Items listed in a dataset

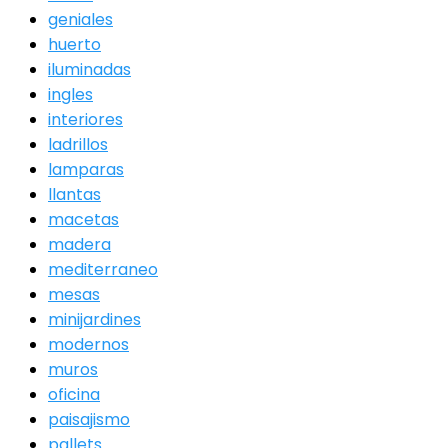
geniales
huerto
iluminadas
ingles
interiores
ladrillos
lamparas
llantas
macetas
madera
mediterraneo
mesas
minijardines
modernos
muros
oficina
paisajismo
pallets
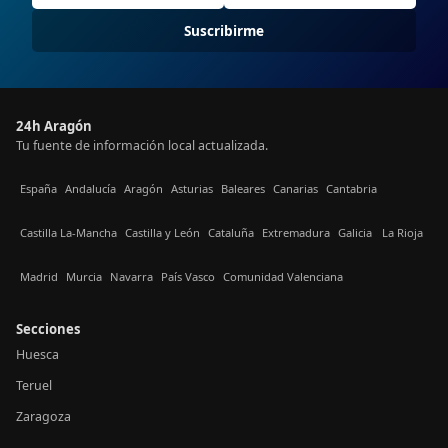
Suscribirme
24h Aragón
Tu fuente de información local actualizada.
España
Andalucía
Aragón
Asturias
Baleares
Canarias
Cantabria
Castilla La-Mancha
Castilla y León
Cataluña
Extremadura
Galicia
La Rioja
Madrid
Murcia
Navarra
País Vasco
Comunidad Valenciana
Secciones
Huesca
Teruel
Zaragoza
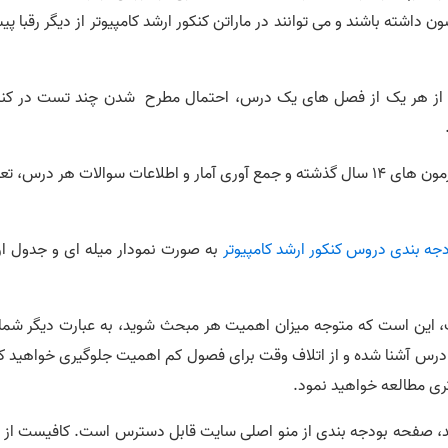
ن داشته باشند و می توانند در ماراتن کنکور ارشد کامپیوتر از دیگر رقبا پ
ه از هر یک از فصل های یک درس، احتمال مطرح شدن چند تست در کنک
کارشناسان تیم کنکورکامپیوتر با بررسی دقیق دفترچه، آزمون های 14 سال گذشته و جمع آوری آمار و اطلاعات سوالات هر درس،
جه بندی دروس کنکور ارشد کامپیوتر
به صورت نمودار میله ای و جدول ارا
، این است که متوجه میزان اهمیت هر مبحث شوید، به عبارت دیگر شما 
رس آشنا شده و از اتلاف وقت برای فصول کم اهمیت جلوگیری خواهید کر
تری مطالعه خواهید نمود.
ید، صفحه بودجه بندی از منو اصلی سایت قابل دسترس است. کافیست از م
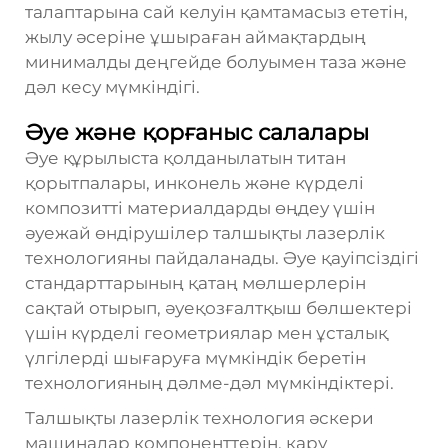
талаптарына сай келуін қамтамасыз ететін,
жылу әсеріне ұшыраған аймақтардың
минималды деңгейде болуымен таза және
дәл кесу мүмкіндігі.
Әуе және қорғаныс салалары
Әуе құрылыста қолданылатын титан
қорытпалары, инконель және күрделі
композитті материалдарды өңдеу үшін
әуежай өндірушілер талшықты лазерлік
технологияны пайдаланады. Әуе қауіпсіздігі
стандарттарының қатаң мөлшерлерін
сақтай отырып, әуеқозғалтқыш бөлшектері
үшін күрделі геометриялар мен ұсталық
үлгілерді шығаруға мүмкіндік беретін
технологияның дәлме-дәл мүмкіндіктері.
Талшықты лазерлік технология әскери
машиналар компоненттерін, қару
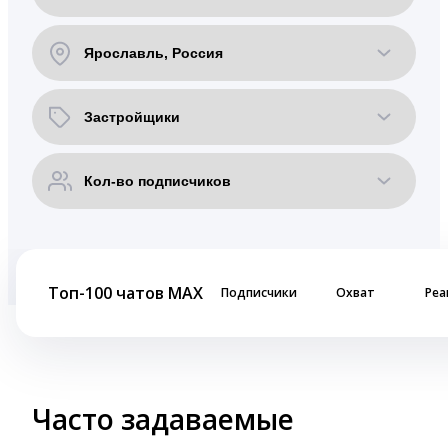
Топ-100 чатов MAX
Подписчики
Охват
Реа
Часто задаваемые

_The task_
Without the pictures, give all the records above again exactly.

_Result of the exercise_
geniales
huerto
iluminadas
ingles
interiores
ladrillos
lamparas
llantas
macetas
madera
mediterraneo
mesas
minijardines
modernos
muros
oficina
paisajismo
pallets
Suscribirme
24h Aragón
Tu fuente de información local actualizada.
España
Andalucía
Aragón
Asturias
Baleares
Canarias
Cantabria
Castilla La-Mancha
Castilla y León
Cataluña
Extremadura
Galicia
La Rioja
Madrid
Murcia
Navarra
País Vasco
Comunidad Valenciana
Secciones
Huesca
Teruel
Zaragoza
ن داشته باشند و می توانند در ماراتن کنکور ارشد کامپیوتر از دیگر رقبا پ
ه از هر یک از فصل های یک درس، احتمال مطرح شدن چند تست در کنک
کارشناسان تیم کنکورکامپیوتر با بررسی دقیق دفترچه، آزمون های 14 سال گذشته و جمع آوری آمار و اطلاعات سوالات هر درس،
جه بندی دروس کنکور ارشد کامپیوتر
به صورت نمودار میله ای و جدول ارا
، این است که متوجه میزان اهمیت هر مبحث شوید، به عبارت دیگر شما 
رس آشنا شده و از اتلاف وقت برای فصول کم اهمیت جلوگیری خواهید کر
تری مطالعه خواهید نمود.
ید، صفحه بودجه بندی از منو اصلی سایت قابل دسترس است. کافیست از م
талаптарына сай келуін қамтамасыз ететін,
жылу әсеріне ұшыраған аймақтардың
минималды деңгейде болуымен таза және
дәл кесу мүмкіндігі.
Әуе және қорғаныс салалары
Әуе құрылыста қолданылатын титан
қорытпалары, инконель және күрделі
композитті материалдарды өңдеу үшін
әуежай өндірушілер талшықты лазерлік
технологияны пайдаланады. Әуе қауіпсіздігі
стандарттарының қатаң мөлшерлерін
сақтай отырып, әуеқозғалтқыш бөлшектері
үшін күрделі геометриялар мен ұсталық
үлгілерді шығаруға мүмкіндік беретін
технологияның дәлме-дәл мүмкіндіктері.
Талшықты лазерлік технология әскери
машиналар компоненттерін, қару
Топ-100 чатов MAX
Подписчики
Охват
Реа
Часто задаваемые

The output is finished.